The value of global retail sales was about $24 trillion last year. Square’s gross payment volume in 2018 was about $85 billion. Thus, SQ processed just 0.35% of all global retail sales last year.

But that’s up from 0.23% in 2016, and 0.29% in 2017. Thus, SQ is a small company whose share of the global retail market is rapidly increasing.

That trend should persist. Square’s non-cyclical tailwinds remain healthy, and consumers continue to use cash-less payments more frequently. Moreover, Square is finally making a big push into e-commerce with its Square Online Store. The company is also rapidly gaining share among large retailers. Further, the company has not yet tried  very hard to penetrate the overseas and banking markets.

Square’s potent strategies should enable its market share to continue to grow, causing its revenue to rise quickly. Meanwhile,  its margins are consistently trending higher, so its profit growth is and should remain robust.

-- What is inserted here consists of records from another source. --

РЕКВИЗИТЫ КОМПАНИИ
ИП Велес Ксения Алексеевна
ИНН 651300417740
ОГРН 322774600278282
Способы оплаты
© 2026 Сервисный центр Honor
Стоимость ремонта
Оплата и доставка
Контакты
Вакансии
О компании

Given all of Square’s positive catalysts,  SQ stock should be bought on all major dips, as long as its valuation isn’t excessive.

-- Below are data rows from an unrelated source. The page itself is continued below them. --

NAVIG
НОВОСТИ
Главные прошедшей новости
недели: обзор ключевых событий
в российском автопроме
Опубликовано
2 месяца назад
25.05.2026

The Valuation of SQ Stock Is Attractive

At its current levels, the valuation of SQ stock is highly attractive for long-term investors.

On a trailing price-sales basis, SQ stock is as cheap as it gets in the payments processing world. SQ’s trailing sales multiple stands at eight, versus an 8.3 sales multiple for PayPal, and mid-teens sales multiples for Visa (NYSE:V) and Mastercard (NYSE:MA). Also, the valuation of SQ stock bottomed at roughly eight times sales in late 2018, so Square stock is trading just above a meaningful resistance level.

Over the long-term, Square’s annualized revenue growth should stay at roughly 25% over the next several years, assuming the company continues to gradually grow its share of the global retail marketplace. Adjusted EBITDA margins should ramp from the 18% expected this year towards an eventual peak of 30%.

By 2025, I think Square’s earnings per share can reach $4.50. All the other payment stocks trade at 30-plus forward price–earnings multiples. Based on a 30 forward multiple, a reasonable 2024 price target for Square stock is $135. Discounted back by 10% per year, that equates to a 2019 price target of over $80.

The Bottom Line on SQ Stock

SQ stock has declined tremendously because of fears that its growth is slowing. But such fears are short-sighted, since its growth is only slowing gradually, and it still has enough long-term potential  to support strong growth for the foreseeable future. Meanwhile, investors seem to be ignoring the fact that SQ’s margins have been consistently trending upward.

Ultimately, this combination of persistently high revenue growth and margin expansion will power SQ stock significantly higher from today’s depressed levels.

As of this writing, Luke Lango was long SQ, PYPL, and SHOP.